Output every entry exactly as written, but omit the pictures.

Extracted data entries:
——

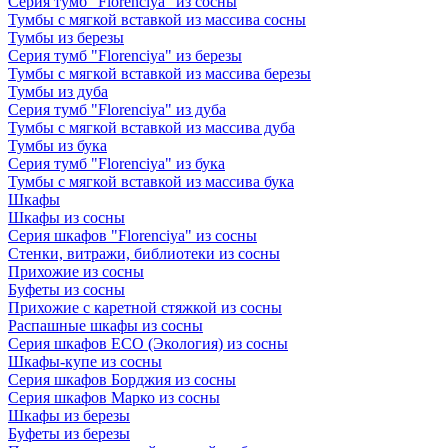
Серия тумб "Florenciya" из сосны
Тумбы с мягкой вставкой из массива сосны
Тумбы из березы
Серия тумб "Florenciya" из березы
Тумбы с мягкой вставкой из массива березы
Тумбы из дуба
Серия тумб "Florenciya" из дуба
Тумбы с мягкой вставкой из массива дуба
Тумбы из бука
Серия тумб "Florenciya" из бука
Тумбы с мягкой вставкой из массива бука
Шкафы
Шкафы из сосны
Серия шкафов "Florenciya" из сосны
Стенки, витражи, библиотеки из сосны
Прихожие из сосны
Буфеты из сосны
Прихожие с каретной стяжкой из сосны
Распашные шкафы из сосны
Серия шкафов ECO (Экология) из сосны
Шкафы-купе из сосны
Серия шкафов Борджия из сосны
Серия шкафов Марко из сосны
Шкафы из березы
Буфеты из березы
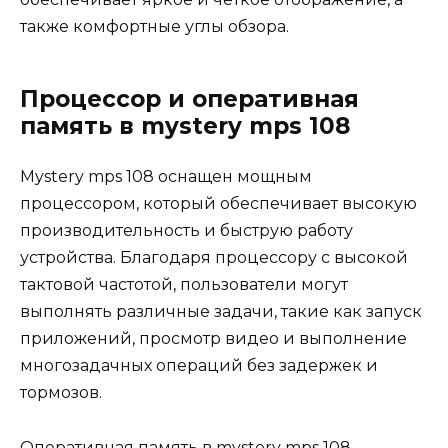
также комфортные углы обзора.
Процессор и оперативная
память в mystery mps 108
Мystery mps 108 оснащен мощным
процессором, который обеспечивает высокую
производительность и быструю работу
устройства. Благодаря процессору с высокой
тактовой частотой, пользователи могут
выполнять различные задачи, такие как запуск
приложений, просмотр видео и выполнение
многозадачных операций без задержек и
тормозов.
Оперативная память в mystery mps 108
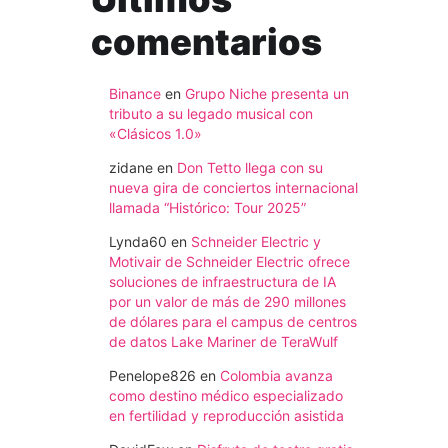
comentarios
Binance
en
Grupo Niche presenta un
tributo a su legado musical con
«Clásicos 1.0»
zidane
en
Don Tetto llega con su
nueva gira de conciertos internacional
llamada “Histórico: Tour 2025”
Lynda60
en
Schneider Electric y
Motivair de Schneider Electric ofrece
soluciones de infraestructura de IA
por un valor de más de 290 millones
de dólares para el campus de centros
de datos Lake Mariner de TeraWulf
Penelope826
en
Colombia avanza
como destino médico especializado
en fertilidad y reproducción asistida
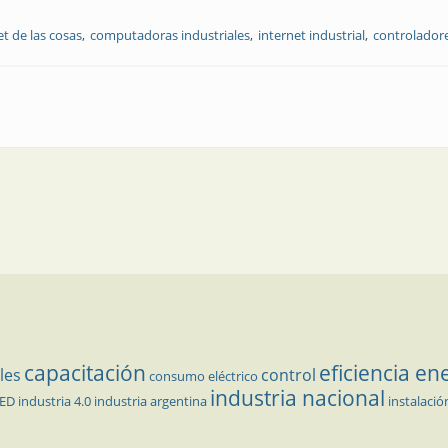
et de las cosas
computadoras industriales
internet industrial
controladore
omputadoras industriales y la Internet industrial de las cosas
capacitación
eficiencia en
les
control
consumo eléctrico
industria nacional
LED
industria 4.0
industria argentina
instalació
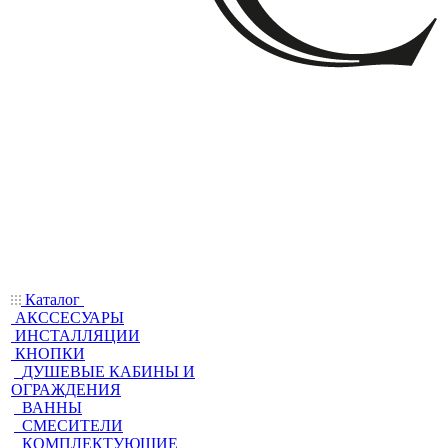
Каталог
АКССЕСУАРЫ
ИНСТАЛЛЯЦИИ
КНОПКИ
ДУШЕВЫЕ КАБИНЫ И
ОГРАЖДЕНИЯ
ВАННЫ
СМЕСИТЕЛИ
КОМПЛЕКТУЮЩИЕ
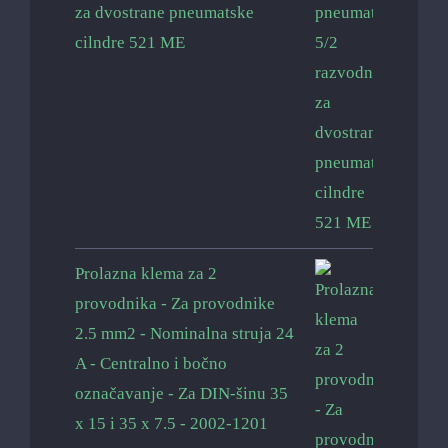
za dvostrane pneumatske
cilndre 521 ME
Prolazna klema za 2
provodnika - Za provodnike
2.5 mm2 - Nominalna struja 24
A - Centralno i bočno
označavanje - Za DIN-šinu 35
x 15 i 35 x 7.5 - 2002-1201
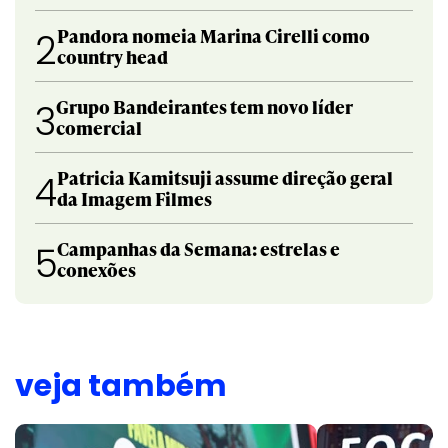
Pandora nomeia Marina Cirelli como
2
country head
Grupo Bandeirantes tem novo líder
3
comercial
Patricia Kamitsuji assume direção geral
4
da Imagem Filmes
Campanhas da Semana: estrelas e
5
conexões
veja também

——

--- Solution to the problem ---
Серия тумб "Florenciya" из сосны
Тумбы с мягкой вставкой из массива сосны
Тумбы из березы
Серия тумб "Florenciya" из березы
Тумбы с мягкой вставкой из массива березы
Тумбы из дуба
Серия тумб "Florenciya" из дуба
Тумбы с мягкой вставкой из массива дуба
Тумбы из бука
Серия тумб "Florenciya" из бука
Тумбы с мягкой вставкой из массива бука
Шкафы
Шкафы из сосны
Серия шкафов "Florenciya" из сосны
Стенки, витражи, библиотеки из сосны
Прихожие из сосны
Буфеты из сосны
Прихожие с каретной стяжкой из сосны
Распашные шкафы из сосны
Серия шкафов ECO (Экология) из сосны
Шкафы-купе из сосны
Серия шкафов Борджия из сосны
Серия шкафов Марко из сосны
Шкафы из березы
Буфеты из березы
также комфортные углы обзора.
Процессор и оперативная
память в mystery mps 108
Мystery mps 108 оснащен мощным
процессором, который обеспечивает высокую
производительность и быструю работу
устройства. Благодаря процессору с высокой
тактовой частотой, пользователи могут
выполнять различные задачи, такие как запуск
приложений, просмотр видео и выполнение
многозадачных операций без задержек и
тормозов.
Оперативная память в mystery mps 108
comentarios
Binance
en
Grupo Niche presenta un
tributo a su legado musical con
«Clásicos 1.0»
zidane
en
Don Tetto llega con su
nueva gira de conciertos internacional
llamada “Histórico: Tour 2025”
Lynda60
en
Schneider Electric y
Motivair de Schneider Electric ofrece
soluciones de infraestructura de IA
por un valor de más de 290 millones
de dólares para el campus de centros
de datos Lake Mariner de TeraWulf
Penelope826
en
Colombia avanza
como destino médico especializado
en fertilidad y reproducción asistida
et de las cosas
computadoras industriales
internet industrial
controladore
omputadoras industriales y la Internet industrial de las cosas
capacitación
eficiencia en
les
control
consumo eléctrico
industria nacional
LED
industria 4.0
industria argentina
instalació
Каталог
АКССЕСУАРЫ
ИНСТАЛЛЯЦИИ
КНОПКИ
ДУШЕВЫЕ КАБИНЫ И
ОГРАЖДЕНИЯ
ВАННЫ
СМЕСИТЕЛИ
КОМПЛЕКТУЮЩИЕ
za dvostrane pneumatske
cilndre 521 ME
Prolazna klema za 2
provodnika - Za provodnike
2.5 mm2 - Nominalna struja 24
A - Centralno i bočno
označavanje - Za DIN-šinu 35
x 15 i 35 x 7.5 - 2002-1201
Pandora nomeia Marina Cirelli como
2
country head
Grupo Bandeirantes tem novo líder
3
comercial
Patricia Kamitsuji assume direção geral
4
da Imagem Filmes
Campanhas da Semana: estrelas e
5
conexões
veja também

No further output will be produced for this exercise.